Some of the younger lecturers such as Aghogho Agbamu, Mathias Orhero and Prince Ohwavborua have had to intervene in making sure that the Workshop continues to run. New buds are evolving in Edafe Phyllis Oghenerioborue, Karo Enajemo, Godspower Oburumu, Favour Nwanne, Daniel Ojomi, Prosper Ifeanyi, Fortune Aganbi, Emmanuel Olugua, Elizabeth Eke, Emoghene Oghentega and Tejiri Egheneji. For two years running, the Department of Theater Arts under the headship of Chukwuma Anyanwu has stoked the embers of the pleasure of stage plays on campus. Anyanwu, Ibagere, Godfrey Enita and the choreographer Awele Odunze have lit up the stage with performances that make theatre goers ask for more. An added boost to this theatre awakening is the interest the Vice Chancellor, Professor Andy Egwunyenga and his wife Professor Ebele Egwunyenga have for the stage. They are a theatre-going couple. Their patronage of the theatre gave the stage a boost.

The Abraka School of Literature is evolving and there are strong indications that it will emerge with a distinct character which, while focusing on national cum global issues, reframes the experience of the Niger Delta locale as its motif. Another emergent feature of it is its cosmopolitan outlook arising from the diverse background of the lecturers. Besides the noticeable Ibadan influence are also strands from Calabar, Nsukka, Maiduguri, Benin and Port-Harcourt represented by Professor Simon Umukoro, Ojaruega, Karoh Ativie, Karo Ilolo, Anthonia Eguvbebere, Susan Ilechukwu and Ogochukwu Anigala.

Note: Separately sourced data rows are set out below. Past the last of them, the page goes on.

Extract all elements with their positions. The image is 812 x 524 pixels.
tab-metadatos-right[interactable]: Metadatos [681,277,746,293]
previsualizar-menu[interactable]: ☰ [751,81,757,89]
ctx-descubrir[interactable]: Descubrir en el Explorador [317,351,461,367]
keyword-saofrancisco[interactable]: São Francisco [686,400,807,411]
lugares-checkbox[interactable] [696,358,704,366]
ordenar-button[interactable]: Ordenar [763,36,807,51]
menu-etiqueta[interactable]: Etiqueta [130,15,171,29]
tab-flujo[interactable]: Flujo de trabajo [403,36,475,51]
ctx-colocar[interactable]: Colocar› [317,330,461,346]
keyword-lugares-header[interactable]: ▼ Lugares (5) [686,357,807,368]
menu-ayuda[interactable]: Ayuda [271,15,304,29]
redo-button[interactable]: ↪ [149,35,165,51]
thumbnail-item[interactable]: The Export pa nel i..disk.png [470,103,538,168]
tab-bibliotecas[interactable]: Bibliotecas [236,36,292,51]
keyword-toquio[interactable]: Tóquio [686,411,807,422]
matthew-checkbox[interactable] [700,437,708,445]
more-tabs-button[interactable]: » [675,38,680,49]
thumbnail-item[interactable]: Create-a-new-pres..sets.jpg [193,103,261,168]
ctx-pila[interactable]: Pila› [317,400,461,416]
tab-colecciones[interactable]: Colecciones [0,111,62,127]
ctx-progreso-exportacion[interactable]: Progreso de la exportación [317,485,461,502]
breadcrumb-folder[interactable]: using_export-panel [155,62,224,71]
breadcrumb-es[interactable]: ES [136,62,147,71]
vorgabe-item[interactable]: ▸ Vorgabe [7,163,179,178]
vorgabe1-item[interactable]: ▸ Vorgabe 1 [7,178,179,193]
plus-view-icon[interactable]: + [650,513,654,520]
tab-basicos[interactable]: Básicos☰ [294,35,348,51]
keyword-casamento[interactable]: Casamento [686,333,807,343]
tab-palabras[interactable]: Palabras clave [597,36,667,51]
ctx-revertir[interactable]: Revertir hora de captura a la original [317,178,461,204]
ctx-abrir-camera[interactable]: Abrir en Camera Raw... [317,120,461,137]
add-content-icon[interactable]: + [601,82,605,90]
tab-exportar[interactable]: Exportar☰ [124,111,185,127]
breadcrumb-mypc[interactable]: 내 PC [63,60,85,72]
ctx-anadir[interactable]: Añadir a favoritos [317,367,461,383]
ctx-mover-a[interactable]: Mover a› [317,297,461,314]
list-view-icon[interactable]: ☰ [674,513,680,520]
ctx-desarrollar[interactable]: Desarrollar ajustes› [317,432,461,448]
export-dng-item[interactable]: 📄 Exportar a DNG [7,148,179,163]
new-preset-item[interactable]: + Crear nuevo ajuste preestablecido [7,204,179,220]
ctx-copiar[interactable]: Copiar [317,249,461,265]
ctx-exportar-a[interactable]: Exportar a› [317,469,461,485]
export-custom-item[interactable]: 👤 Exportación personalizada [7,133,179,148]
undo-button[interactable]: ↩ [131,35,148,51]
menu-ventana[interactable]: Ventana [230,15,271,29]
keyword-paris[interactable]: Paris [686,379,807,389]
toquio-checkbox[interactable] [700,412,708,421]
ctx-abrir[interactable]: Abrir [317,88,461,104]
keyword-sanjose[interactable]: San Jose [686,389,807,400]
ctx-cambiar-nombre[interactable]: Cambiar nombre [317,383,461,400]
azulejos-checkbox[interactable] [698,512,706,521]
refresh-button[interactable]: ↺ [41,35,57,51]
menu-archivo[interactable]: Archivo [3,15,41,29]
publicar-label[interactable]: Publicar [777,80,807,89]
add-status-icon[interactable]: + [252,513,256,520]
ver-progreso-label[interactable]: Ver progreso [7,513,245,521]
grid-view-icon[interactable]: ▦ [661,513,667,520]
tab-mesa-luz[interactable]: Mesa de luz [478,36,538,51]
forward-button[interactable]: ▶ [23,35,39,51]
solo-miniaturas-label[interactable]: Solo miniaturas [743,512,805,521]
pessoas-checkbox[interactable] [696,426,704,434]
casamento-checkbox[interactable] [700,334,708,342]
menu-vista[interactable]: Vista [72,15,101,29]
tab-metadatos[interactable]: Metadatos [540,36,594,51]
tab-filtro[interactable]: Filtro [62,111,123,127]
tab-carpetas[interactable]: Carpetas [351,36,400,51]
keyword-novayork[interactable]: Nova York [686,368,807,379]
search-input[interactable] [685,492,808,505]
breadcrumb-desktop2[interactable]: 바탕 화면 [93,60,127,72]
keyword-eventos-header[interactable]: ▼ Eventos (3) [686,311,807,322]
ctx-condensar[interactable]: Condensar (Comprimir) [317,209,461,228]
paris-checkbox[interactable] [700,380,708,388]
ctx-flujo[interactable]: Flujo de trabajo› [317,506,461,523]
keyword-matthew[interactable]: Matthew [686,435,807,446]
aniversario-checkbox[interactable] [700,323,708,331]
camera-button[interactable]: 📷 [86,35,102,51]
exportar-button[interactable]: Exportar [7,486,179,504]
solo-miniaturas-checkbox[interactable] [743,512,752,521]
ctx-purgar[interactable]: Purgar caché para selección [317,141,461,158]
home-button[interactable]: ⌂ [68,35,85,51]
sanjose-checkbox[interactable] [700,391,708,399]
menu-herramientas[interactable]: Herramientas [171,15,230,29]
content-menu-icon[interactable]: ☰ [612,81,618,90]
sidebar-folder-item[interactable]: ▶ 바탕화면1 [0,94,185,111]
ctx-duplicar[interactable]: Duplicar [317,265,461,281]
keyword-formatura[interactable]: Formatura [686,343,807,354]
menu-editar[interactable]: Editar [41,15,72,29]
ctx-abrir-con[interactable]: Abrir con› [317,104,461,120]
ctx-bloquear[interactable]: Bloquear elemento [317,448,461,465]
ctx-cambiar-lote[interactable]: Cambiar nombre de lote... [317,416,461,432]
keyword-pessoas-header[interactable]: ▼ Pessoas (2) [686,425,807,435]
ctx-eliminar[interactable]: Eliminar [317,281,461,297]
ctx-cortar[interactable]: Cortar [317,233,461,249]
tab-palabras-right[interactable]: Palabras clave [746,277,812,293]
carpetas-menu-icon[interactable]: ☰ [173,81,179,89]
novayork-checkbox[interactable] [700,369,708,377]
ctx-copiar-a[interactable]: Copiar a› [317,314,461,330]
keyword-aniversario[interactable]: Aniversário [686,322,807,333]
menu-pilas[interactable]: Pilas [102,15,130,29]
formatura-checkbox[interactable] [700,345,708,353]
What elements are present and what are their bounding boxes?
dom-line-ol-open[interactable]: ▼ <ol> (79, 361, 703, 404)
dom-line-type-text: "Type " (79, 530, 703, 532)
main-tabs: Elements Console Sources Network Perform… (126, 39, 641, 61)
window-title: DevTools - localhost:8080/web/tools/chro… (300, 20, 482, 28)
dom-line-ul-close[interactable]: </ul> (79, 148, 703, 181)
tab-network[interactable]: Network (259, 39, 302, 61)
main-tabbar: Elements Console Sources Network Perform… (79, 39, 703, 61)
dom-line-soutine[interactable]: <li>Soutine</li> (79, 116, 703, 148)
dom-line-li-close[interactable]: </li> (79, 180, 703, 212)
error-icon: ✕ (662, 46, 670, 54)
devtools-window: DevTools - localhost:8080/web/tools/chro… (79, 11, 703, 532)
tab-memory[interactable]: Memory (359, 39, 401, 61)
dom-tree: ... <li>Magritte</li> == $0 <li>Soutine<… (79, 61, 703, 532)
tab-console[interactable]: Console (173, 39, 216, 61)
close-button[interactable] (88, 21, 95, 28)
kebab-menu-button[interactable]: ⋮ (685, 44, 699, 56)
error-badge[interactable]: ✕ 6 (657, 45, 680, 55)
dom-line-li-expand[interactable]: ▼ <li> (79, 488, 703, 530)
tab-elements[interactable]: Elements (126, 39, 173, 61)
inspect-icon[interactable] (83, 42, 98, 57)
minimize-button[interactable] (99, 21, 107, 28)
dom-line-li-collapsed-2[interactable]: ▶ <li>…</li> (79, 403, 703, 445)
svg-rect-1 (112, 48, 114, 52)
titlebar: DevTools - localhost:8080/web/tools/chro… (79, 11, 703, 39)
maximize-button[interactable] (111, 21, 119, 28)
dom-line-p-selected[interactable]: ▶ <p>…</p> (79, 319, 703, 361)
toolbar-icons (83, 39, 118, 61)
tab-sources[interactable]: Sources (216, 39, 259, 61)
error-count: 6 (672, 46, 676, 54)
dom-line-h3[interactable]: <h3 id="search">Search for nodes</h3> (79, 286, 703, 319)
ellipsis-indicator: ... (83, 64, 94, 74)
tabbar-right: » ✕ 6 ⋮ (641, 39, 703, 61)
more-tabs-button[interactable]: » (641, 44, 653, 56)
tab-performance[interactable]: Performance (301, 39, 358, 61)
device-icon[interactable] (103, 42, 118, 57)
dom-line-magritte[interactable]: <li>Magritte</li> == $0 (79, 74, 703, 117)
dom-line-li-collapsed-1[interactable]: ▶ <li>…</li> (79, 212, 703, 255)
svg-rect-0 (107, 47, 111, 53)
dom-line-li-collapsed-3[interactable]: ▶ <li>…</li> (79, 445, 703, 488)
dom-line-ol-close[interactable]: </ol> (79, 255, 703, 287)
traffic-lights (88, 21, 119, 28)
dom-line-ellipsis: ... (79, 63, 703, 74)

The literary offerings of Abraka to the world have been variegated and rank high in aesthetics and functionality. Works from Abraka have found new outlets in anthologies and online media.

 

The literature is pulsating. For now it is a literature of despair and hope, tears and laughter, death and life, exploitation and plenitude, ruins and growth as it embodies the many contradictions the region’s experience typify. To inspire and entrench creative writing the present Head of the Department of English and Literary Studies, Dr. Ojaruega, has re-introduced literary prizes; Drama Prize sponsored by Professor Hope Eghagha, Poetry Prize sponsored by Dr. Ebi Yeibo and Prose Prize sponsored by Dr. Benson Omonode. The Abraka artistic flowering will be incomplete without mentioning the phenomenal visuals coming from the Department of Fine and Applied Arts under Dr. Ese Odokuma-Aboderin.

 

Giving inspirational rhythms to all these are the unending encores from the Department of Music propelled by the deft fingers of the impresario, Professor Ovaborene Idamoyibo. The Afflatus will continue to inspire Abraka Voices to sing in furthering the Nigerian literary tradition. Thirty years look like a short time, but the Delta State University, Abraka, has registered her luminous presence in the unfolding enterprise of Nigerian literature. Abraka has furthered the tradition.